[Opening Exercise materials section]

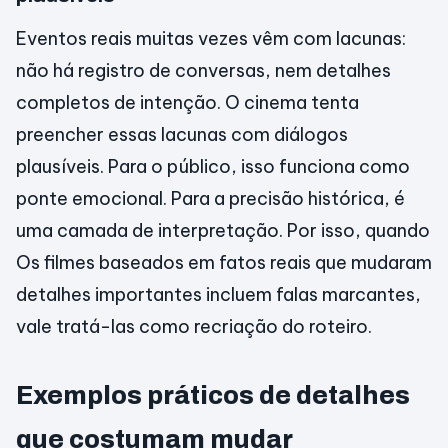
Eventos reais muitas vezes vêm com lacunas:
não há registro de conversas, nem detalhes
completos de intenção. O cinema tenta
preencher essas lacunas com diálogos
plausíveis. Para o público, isso funciona como
ponte emocional. Para a precisão histórica, é
uma camada de interpretação. Por isso, quando
Os filmes baseados em fatos reais que mudaram
detalhes importantes incluem falas marcantes,
vale tratá-las como recriação do roteiro.
Exemplos práticos de detalhes
que costumam mudar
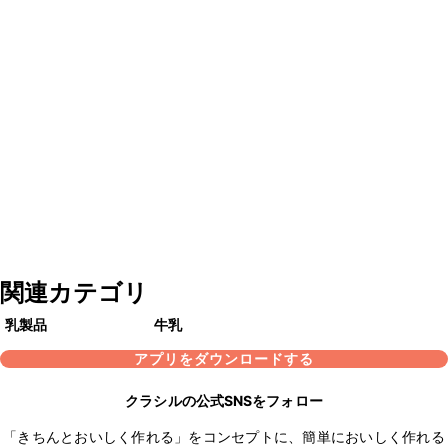
関連カテゴリ
乳製品
牛乳
アプリをダウンロードする
クラシルの公式SNSをフォロー
「きちんとおいしく作れる」をコンセプトに、簡単においしく作れる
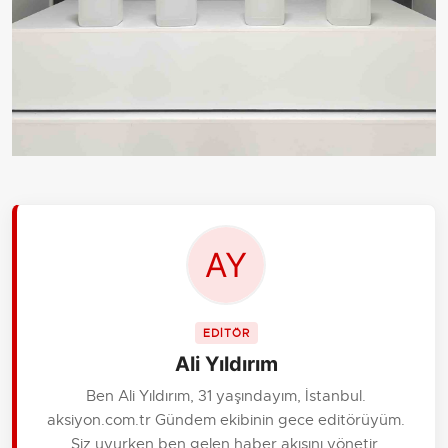
EDİTÖR
Ali Yıldırım
Ben Ali Yıldırım, 31 yaşındayım, İstanbul.
aksiyon.com.tr Gündem ekibinin gece editörüyüm.
Siz uyurken ben gelen haber akışını yönetir,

[Closing Exercise materials section]

Every line of the records containing the word "Yıldırım" must appear in the answer.

Ali Yıldırım
Ben Ali Yıldırım, 31 yaşındayım, İstanbul.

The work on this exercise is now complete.